#5 - Chasing profit:
To keep your profit margins high in any business, you'll need to adjust your choice of products frequently to keep up with what's recently profitable. The most important tool you'll ever have in any industry is a spreadsheet or application to calculate build costs for you. By updating the prices on your spreadsheet regularly, you can quickly spot which items are profitable to build and stay ahead of the curve. This is important because in some areas, like the market for Tech 2 modules, it can take as little as a week for an item to go from high profit to making a loss. In EVE's highly competitive markets, it's the most agile players able to stay on top of market trends who make the most ISK. There are several freely available applications and websites that can help with practically every industry but I've always found it useful to make my own spreadsheets.
Skip past the cut for four other invaluable tips on reverse engineering chances, invention profit margins, predicting trends and more.

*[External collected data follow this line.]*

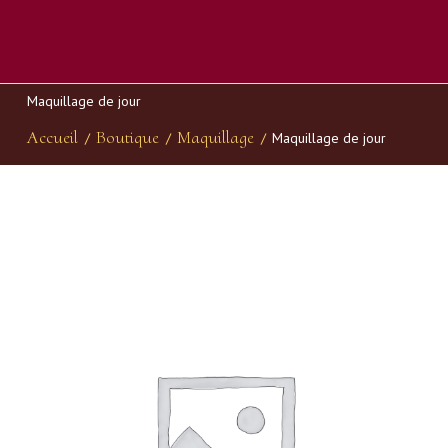
Maquillage de jour
Accueil
Boutique
Maquillage
/
/
/
Maquillage de jour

#4 - Reverse engineering costs:
In addition to jobs having a certain chance of failure, reverse engineering has the added complication that a successful job will produce one of four possible subsystems from the chosen group completely at random. In last week's article on reverse engineering, I suggested that to obtain a specific blueprint that you know is currently high in profit, you should continually engineer the same relic type until you get the one you want. Any blueprints you get which aren't the one you're looking for get thrown on a pile and looked at later.

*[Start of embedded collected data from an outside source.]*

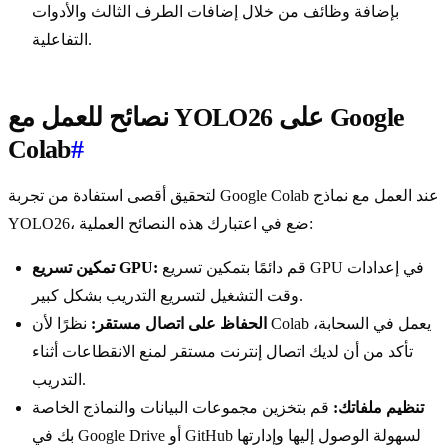
بإضافة وظائف من خلال إضافات الطرف الثالث والأدوات
التفاعلية.
نصائح للعمل مع YOLO26 على Google
Colab
#
لتحقيق أقصى استفادة من تجربة Google Colab عند العمل مع نماذج
YOLO26، ضع في اعتبارك هذه النصائح العملية:
قم دائمًا بتمكين تسريع GPU في إعدادات
تمكين تسريع GPU:
وقت التشغيل لتسريع التدريب بشكل كبير.
الحفاظ على اتصال مستقر:
نظرًا لأن Colab يعمل في السحابة،
تأكد من أن لديك اتصال إنترنت مستقر لمنع الانقطاعات أثناء
التدريب.
تنظيم ملفاتك:
قم بتخزين مجموعات البيانات والنماذج الخاصة
بك في Google Drive أو GitHub لسهولة الوصول إليها وإدارتها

The time to look at these blueprints will be during your profit calculations. When you get the blueprint you want, work out the combined cost of all the jobs you had to install to get it, including failures and any successes yielding alternative blueprints. Take this away from the total profit from all the blueprints in your current batch, excepting those that would actually cause a loss to build. This will give the final profit for your whole latest batch of reverse engineering attempts.
#3 - Invention success chances:
Like reverse engineering, the success of an invention job isn't guaranteed and this can complicate profit projections. The easiest way to deal with this issue is to work out the average cost of successfully creating a blueprint copy, taking into account the chance of failure. Use an invention calculator to work out the percentage chance of success, then divide the cost of a single attempt by that percentage as a decimal fraction. For example, if a Shield Power Relay II blueprint costs 850,000 ISK per invention attempt and has a success rate of 62%, the average cost of a successful job is 850,000 divided by 0.62 (62% as a decimal fraction).
This means the average cost of obtaining these blueprints, accounting for the predicted rate of failures, would even out in the long term to around 1.37 million ISK per blueprint. Since the blueprint will have ten runs, the average cost per run of the blueprint would be 137,000 ISK. Adding the average cost per run to the cost of the item's build materials will produce the final average cost of making one, allowing you to easily project how much profit there is to be had by inventing and building that item.